Qahraman Yousif’s work Lodge 179 is a reflection on the experience of imprisonment and migration and its effects on how language is experienced. Mehran Modarres’ Ma Miaeem, va Miravim/We Come and Go investigates hybridity and language through interventions in an English textbook from her childhood. Tadasu Takamine’s Ask for Trade illuminates moments of transformation during initial cross-oceanic engagement. Alex Cu Unjieng’s I Know Very Well, But Still utilizes décor in response to the gendered inequities of representation. Patrick Cruz’s Luzviminda explores cultural displacement and immigrant identity. Works from Gwenessa Lam’s Mongrel Histories series meditate on the history and value of cultural hybridity. With renderings from his Untitled Migrant Ship Re-Creation Project, Evan Lee examines the dual functions of depiction and construction in the portrayal of migrants. Byron Peters’ talk, Anti-Racist Mathematics and Other Stories, surveys selected communication and control technologies and their historical roots. In ad hoc constellation these artists’ works constitute a space for contemplation of the complexities of contemporary cultural/technological/political climate and the possibility of diversity.

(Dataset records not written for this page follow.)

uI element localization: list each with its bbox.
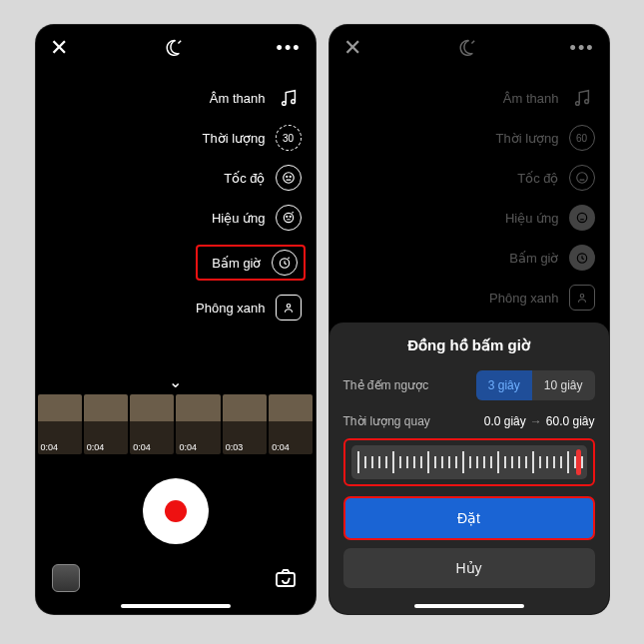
flip-camera-icon[interactable] — [272, 564, 300, 592]
home-indicator — [121, 604, 231, 608]
home-indicator — [414, 604, 524, 608]
label: Âm thanh — [503, 91, 559, 106]
timer-sheet: Đồng hồ bấm giờ Thẻ đếm ngược 3 giây 10 … — [329, 322, 609, 614]
label: Âm thanh — [210, 91, 266, 106]
menu-timer[interactable]: Bấm giờ — [196, 245, 305, 281]
duration-icon: 30 — [276, 125, 302, 151]
thumb[interactable]: 0:04 — [38, 394, 82, 454]
side-menu: Âm thanh Thời lượng 60 Tốc độ Hiệu ứng — [489, 85, 594, 311]
duration-icon: 60 — [569, 125, 595, 151]
thumb[interactable]: 0:04 — [176, 394, 220, 454]
menu-greenscreen[interactable]: Phông xanh — [489, 285, 594, 311]
label: Tốc độ — [224, 171, 265, 186]
left-screenshot: ✕ ••• Âm thanh Thời lượng 30 Tốc độ — [36, 25, 316, 614]
label: Bấm giờ — [212, 256, 261, 271]
stickers-button[interactable] — [52, 564, 80, 592]
svg-point-5 — [290, 176, 291, 177]
countdown-label: Thẻ đếm ngược — [343, 378, 429, 392]
greenscreen-icon — [276, 295, 302, 321]
thumb[interactable]: 0:04 — [130, 394, 174, 454]
night-mode-icon[interactable] — [454, 37, 476, 59]
clip-thumbnails: 0:04 0:04 0:04 0:04 0:03 0:04 — [36, 394, 316, 454]
topbar: ✕ ••• — [36, 25, 316, 67]
label: Tốc độ — [517, 171, 558, 186]
record-duration-values: 0.0 giây→60.0 giây — [484, 414, 595, 428]
duration-ruler-highlight — [343, 438, 595, 486]
record-button[interactable] — [143, 478, 209, 544]
menu-speed[interactable]: Tốc độ — [489, 165, 594, 191]
svg-point-10 — [287, 305, 291, 309]
svg-rect-11 — [277, 573, 295, 586]
set-button[interactable]: Đặt — [343, 496, 595, 540]
close-icon[interactable]: ✕ — [50, 35, 68, 61]
svg-point-1 — [282, 102, 286, 106]
menu-duration[interactable]: Thời lượng 60 — [489, 125, 594, 151]
label: Thời lượng — [495, 131, 558, 146]
label: Phông xanh — [489, 291, 558, 306]
svg-line-0 — [178, 41, 181, 44]
label: Phông xanh — [196, 301, 265, 316]
effect-icon — [276, 205, 302, 231]
right-screenshot: ✕ ••• Âm thanh Thời lượng 60 Tốc độ — [329, 25, 609, 614]
thumb[interactable]: 0:04 — [84, 394, 128, 454]
effect-icon — [569, 205, 595, 231]
cancel-button[interactable]: Hủy — [343, 548, 595, 588]
thumb[interactable]: 0:03 — [223, 394, 267, 454]
svg-point-14 — [584, 100, 588, 104]
label: Bấm giờ — [509, 251, 558, 266]
topbar: ✕ ••• — [329, 25, 609, 67]
music-icon — [569, 85, 595, 111]
speed-icon — [569, 165, 595, 191]
svg-point-7 — [286, 216, 287, 217]
svg-point-3 — [283, 173, 294, 184]
label: Thời lượng — [202, 131, 265, 146]
menu-timer[interactable]: Bấm giờ — [489, 245, 594, 271]
greenscreen-icon — [569, 285, 595, 311]
svg-point-2 — [291, 100, 295, 104]
more-icon[interactable]: ••• — [277, 38, 302, 59]
thumb[interactable]: 0:04 — [269, 394, 313, 454]
label: Hiệu ứng — [505, 211, 559, 226]
svg-point-18 — [580, 295, 584, 299]
menu-effect[interactable]: Hiệu ứng — [489, 205, 594, 231]
svg-point-13 — [575, 102, 579, 106]
menu-effect[interactable]: Hiệu ứng — [196, 205, 301, 231]
countdown-segmented: 3 giây 10 giây — [476, 370, 595, 400]
opt-3s[interactable]: 3 giây — [476, 370, 532, 400]
menu-sound[interactable]: Âm thanh — [489, 85, 594, 111]
music-icon — [276, 85, 302, 111]
night-mode-icon[interactable] — [161, 37, 183, 59]
chevron-down-icon[interactable]: ⌄ — [169, 372, 182, 391]
more-icon[interactable]: ••• — [570, 38, 595, 59]
sheet-title: Đồng hồ bấm giờ — [343, 336, 595, 354]
duration-ruler[interactable] — [351, 445, 587, 479]
label: Hiệu ứng — [212, 211, 266, 226]
close-icon[interactable]: ✕ — [343, 35, 361, 61]
ruler-handle[interactable] — [576, 449, 581, 475]
svg-point-16 — [577, 213, 586, 222]
record-duration-label: Thời lượng quay — [343, 414, 430, 428]
side-menu: Âm thanh Thời lượng 30 Tốc độ Hiệu ứng — [196, 85, 301, 321]
svg-line-12 — [471, 41, 474, 44]
svg-point-4 — [286, 176, 287, 177]
svg-point-8 — [290, 216, 291, 217]
record-row — [36, 478, 316, 544]
menu-speed[interactable]: Tốc độ — [196, 165, 301, 191]
timer-icon — [569, 245, 595, 271]
speed-icon — [276, 165, 302, 191]
svg-point-15 — [576, 173, 587, 184]
timer-icon — [272, 250, 298, 276]
menu-duration[interactable]: Thời lượng 30 — [196, 125, 301, 151]
svg-point-6 — [284, 213, 293, 222]
opt-10s[interactable]: 10 giây — [532, 370, 595, 400]
menu-sound[interactable]: Âm thanh — [196, 85, 301, 111]
menu-greenscreen[interactable]: Phông xanh — [196, 295, 301, 321]
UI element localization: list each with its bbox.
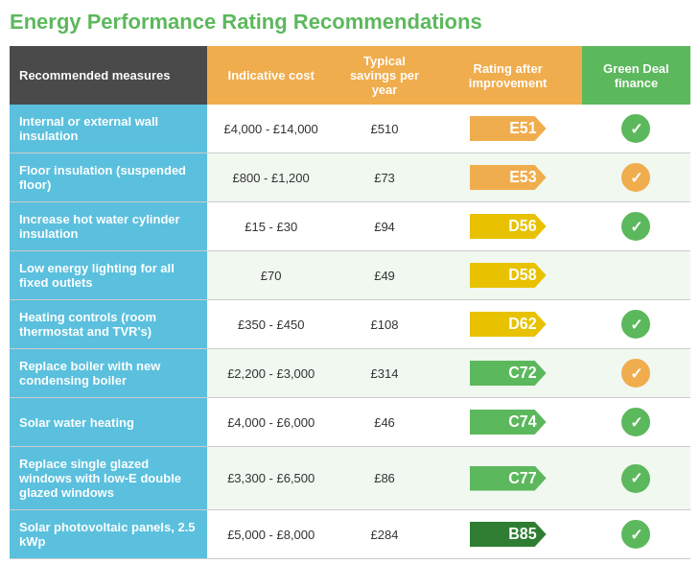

Parallel to Spring Exhibition, Y Vy Truong and Christian Vistan have curated a selection of publications from Centre A’s reading room. At the centre of this gesture is documentation from the 1971 Vancouver Indo-Chinese Women’s Conference. The re-presentation of the literature produced for the Vancouver Indo-Chinese Women’s Conference expands public memory and re-conceptualizes the history of feminist movements in Canada. Truong and Vistan’s reading room challenges the Eurocentric memories, perspectives and tendencies in art, activism and other avenues of culture making in Vancouver, offering an inclusive space for the public to engage in conversations, to sip tea and consider paths forward.

Please join us for the opening of Spring Exhibition, at 7pm on March 16th, at Centre A, 229 East Georgia. The exhibition will be on display until May 13th. Regular gallery hours are Tuesday-Saturday, 12pm-5pm. Over the course of the exhibition we will be holding talks, recordings and other events as relevant.